Sou doente e para a sociedade civil é até uma coisa compreensível, mesmo razoável desde que não se abuse
As estações anunciam-se irregulares
e apesar das poeiras micro-activas em profusão nos vidros da janela
ninguém ousa dizer o nome da doença
que é a doença de que ninguém ousa dizer o Nome
IX
Além de humanista sofri de outras bexigas em pequeno
vacinaram-me cedo, eram quatro horas da manhã, e hoje dizem-me que há
um rio secreto correndo ao fundo da história
um rio de que só se adivinha à superfície o Rumor metálico e musical
um rio de que se pressente apenas o movimento ora convulso e doce ora sereno de angústia
um rio suspeito
um rio sagrado
um rio que raros iniciados têm a coragem de localizar
Um rio com mais força do que mil exércitos
X
Escrever é ir ao encontro desse rio
explorar druídicas cavernas e pesquisar
errar de estalagtites para estalagmites
de minifúndios para latifúndios
de afélio para periélio
do mágico para o trágico (Cassiano Ricardo)

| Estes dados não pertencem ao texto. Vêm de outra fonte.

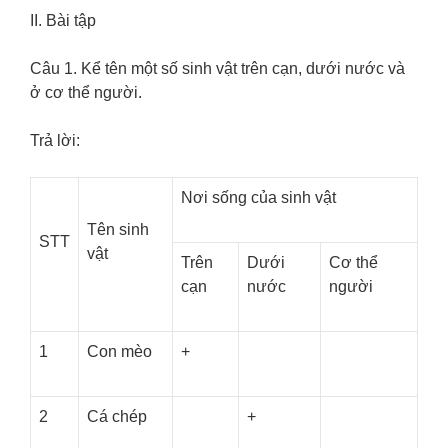
II. Bài tập
Câu 1. Kể tên một số sinh vật trên cạn, dưới nước và
ở cơ thể người.
Trả lời:
Nơi sống của sinh vật
Tên sinh
STT
vật
Trên
Dưới
Cơ thể
cạn
nước
người
1
Con mèo
+
2
Cá chép
+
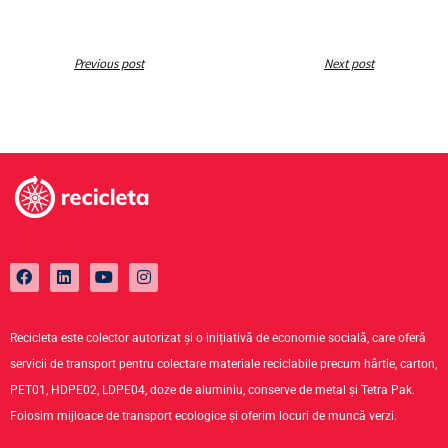
Previous post
Next post
Recicleta este colector autorizat și o inițiativă de economie socială, care oferă
servicii de transport pentru colectare materiale reciclabile precum hârtie, carton,
PET01, HDPE02, LDPE04, doze de aluminiu, conserve de metal și Tetra Pak.
Folosim mijloace de transport ecologice și oferim locuri de muncă verzi.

Escrever é riscar e arriscar
em todos os sentidos sem sentido
e ganhar outros tantos sentidos além dos cinco
XI
Na encruzilhada não vejo Mallarmé
não descubro Apollinaire
mas Montessori mergulha as mãos no leite virgem da Aurora
mas Papini está lendo e cegando (l'uomo finito é finito)
mas Nero beija na boca o jovem favorito
enquanto Nietszche deifica a paixão e põe fim ao Nada
Não vejo a Arte
mas Orfeu encosta-se ao meu braço esquerdo - do lado do coração - sangrando do seu braço direito
Orígenes está escrevendo 2000 obras para a Igreja excomungar e Raimundo Lúlio cheio de ciúmes porque só escreveu 350
Mal descortino Pascal atrás daquelo biombo
mas S. Paulo surge maior do que o Clarão de Damasco
Nunca ouvi falar de um tal Aquilino Ribeiro
mas enxugo o suor na testa de Pasteur a quem a medicina capitalista ergueu o maior e mais sentido monumento de homenagem
Limpo com um lenço limpo as lágrimas de Pestalozzi por todos os relapsos que não quiseram educar a sua alma neste mundo sem deus
Sei que o Rousseau é uma menina sensível
e - dizem outros - um maroto de génio que chegou e sobrou para a época pequenina da revolução
Eu, por mim, vou ser expulso com Poe da Academia Militar de West Point e beber durante a grande farra do Carnaval no Rio
Quando Rodin correr o estor do seu estúdio
ficarei em silêncio olhando o rumor das formas
Não critico o pobre Rabelais
bem lhe basta a Inquisição dia sim dia não a bater-lhe na aldraba da porta
Espero que o Romain Rolland - perfeito gentleman - hoje não falte
ele nunca falta e aparece quase sempre à mesma hora
Uns dias por outros o Tagore acompanha-o
e o prazer é todo meu
Torga aparece nas fráguas a tremer com frio nos arredores onde vem caçar espécies vivas de aluguer
E ouço Voltaire dar grandes passadas no quarto
ele mora aqui por cima no segundo andar
O Amadeo, esse, quando é que o verei voltar de Paris naquele Sud-Express de revista antiga
quando poderá ele fugir à tarefa pouco rentável
de ensinar ao mundo a nova linguagem da Luz?
Quando posso assisto à Missa dos Pobres
gosto de os ver aos pobres no seu fatinho domingueiro
o Padre Américo costuma ser pontual e fala-me da caleche onde estranhamente se faz conduzir por criados de Libré
ele só se atrasa quando um dos filhos adoece de repente
(e fica ele mais doente que o doente)
XII
Oh! Meus companheiros de caserna
meus camaradas de Fome
Lá fóra a neve é um baloiço onde as crianças oscilam às risadas
e onde talvez os que não são crianças
deitam balanço à vida
Oh! Meus camaradas de Inocência Clara
de translúcida Ignorância da matéria dada
o que sei eu e o que sabeis vós do Amor
o que sei eu e o que sabeis vós da Morte
o que sei eu e o que sabeis vós do Tempo?
Oh! Meus criminosos queridos
porque matamos nós as pequenas vidas sem importância
nós que somos na Eternidade vidas sem importância?
Porque não quisemos ser espartanos em Esparta?